Number of lines with "Comment" in the data: give that figure by itself.

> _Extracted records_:
_ _ _ _ _

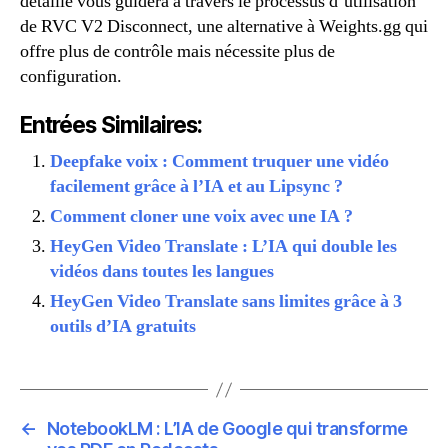
détaillé vous guidera à travers le processus d’utilisation
de RVC V2 Disconnect, une alternative à Weights.gg qui
offre plus de contrôle mais nécessite plus de
configuration.
Entrées Similaires:
Deepfake voix : Comment truquer une vidéo
facilement grâce à l’IA et au Lipsync ?
Comment cloner une voix avec une IA ?
HeyGen Video Translate : L’IA qui double les
vidéos dans toutes les langues
HeyGen Video Translate sans limites grâce à 3
outils d’IA gratuits
←
NotebookLM : L’IA de Google qui transforme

_ _ _ _ _

> _Answer to this problem_: 2